5.4 Environmental and Handling Considerations

• Dust Control:
  • Granular MAP can generate dust during handling, which can be an irritant and an explosion hazard if concentrations are high (though less prone than some organic dusts).
• Ammonia Emissions:
  • Potential for ammonia release during production and from soils after application if conditions are not optimal.
• Fluoride Emissions:
  • If WPPA from high-fluoride rock is used in production, fluoride compounds can be released and need tobe scrubbed.

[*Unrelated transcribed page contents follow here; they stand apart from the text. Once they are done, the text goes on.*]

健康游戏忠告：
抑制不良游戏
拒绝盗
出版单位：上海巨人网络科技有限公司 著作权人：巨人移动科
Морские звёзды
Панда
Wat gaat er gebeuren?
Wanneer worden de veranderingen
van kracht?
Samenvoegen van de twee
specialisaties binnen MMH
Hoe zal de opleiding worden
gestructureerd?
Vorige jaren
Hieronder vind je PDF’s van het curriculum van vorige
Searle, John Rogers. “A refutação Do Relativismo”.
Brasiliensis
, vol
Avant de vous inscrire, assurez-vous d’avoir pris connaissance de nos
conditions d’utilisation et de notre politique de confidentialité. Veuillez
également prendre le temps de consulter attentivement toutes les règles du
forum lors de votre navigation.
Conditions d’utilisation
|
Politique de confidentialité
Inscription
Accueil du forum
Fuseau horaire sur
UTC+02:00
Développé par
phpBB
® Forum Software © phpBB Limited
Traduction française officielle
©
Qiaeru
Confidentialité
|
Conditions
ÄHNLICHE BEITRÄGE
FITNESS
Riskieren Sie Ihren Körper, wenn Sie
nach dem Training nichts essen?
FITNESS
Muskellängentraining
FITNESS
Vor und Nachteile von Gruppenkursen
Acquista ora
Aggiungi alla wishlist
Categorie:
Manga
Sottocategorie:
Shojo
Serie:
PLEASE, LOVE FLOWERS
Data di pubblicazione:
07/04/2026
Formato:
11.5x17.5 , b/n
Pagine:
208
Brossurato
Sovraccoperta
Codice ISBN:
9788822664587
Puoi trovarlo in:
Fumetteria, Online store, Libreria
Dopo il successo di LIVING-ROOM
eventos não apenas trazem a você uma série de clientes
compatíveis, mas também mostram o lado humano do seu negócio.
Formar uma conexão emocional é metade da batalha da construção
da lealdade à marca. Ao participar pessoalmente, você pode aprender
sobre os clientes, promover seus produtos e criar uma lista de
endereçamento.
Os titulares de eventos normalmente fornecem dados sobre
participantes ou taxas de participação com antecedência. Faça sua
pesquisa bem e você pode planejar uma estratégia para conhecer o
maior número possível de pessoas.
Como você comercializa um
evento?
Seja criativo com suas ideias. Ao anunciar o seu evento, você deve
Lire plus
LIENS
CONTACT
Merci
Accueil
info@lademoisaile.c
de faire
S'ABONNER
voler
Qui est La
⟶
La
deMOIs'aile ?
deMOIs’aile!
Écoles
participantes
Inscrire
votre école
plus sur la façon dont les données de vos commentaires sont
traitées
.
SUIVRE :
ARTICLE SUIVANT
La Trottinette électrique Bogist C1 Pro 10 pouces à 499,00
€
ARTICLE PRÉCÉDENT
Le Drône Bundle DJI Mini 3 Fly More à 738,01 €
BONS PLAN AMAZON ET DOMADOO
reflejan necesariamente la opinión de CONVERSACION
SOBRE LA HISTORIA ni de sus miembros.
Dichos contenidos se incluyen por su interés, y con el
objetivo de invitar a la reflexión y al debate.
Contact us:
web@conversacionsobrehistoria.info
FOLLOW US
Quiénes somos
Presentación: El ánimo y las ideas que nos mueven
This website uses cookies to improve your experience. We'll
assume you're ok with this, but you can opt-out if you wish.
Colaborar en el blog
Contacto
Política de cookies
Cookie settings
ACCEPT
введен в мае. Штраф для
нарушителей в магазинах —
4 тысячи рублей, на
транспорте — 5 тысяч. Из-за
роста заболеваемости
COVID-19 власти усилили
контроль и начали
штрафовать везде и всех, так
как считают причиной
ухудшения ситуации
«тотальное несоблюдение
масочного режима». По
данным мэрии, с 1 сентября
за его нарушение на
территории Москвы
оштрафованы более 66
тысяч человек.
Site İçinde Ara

• Heavy Metals in Fertilizer:
  • WPPA can contain heavy metals (e.g., cadmium, arsenic) originating from the phosphate rock. Regulations limit heavy metal content in fertilizers in many regions. Use of PPA for food/technical grades avoids this.
• Water Eutrophication:
  • Runoff of phosphate from agricultural fields (from MAP or any P fertilizer) can contribute to eutrophication of water bodies. Proper fertilizer management is crucial to minimize this.
• Caking:
  • MAP can cake if it absorbs moisture. Storage in dry conditions or use of anti-caking agents is important.
• Acidity:
  • The acidic nature of MAP solutions requires consideration for equipment compatibility.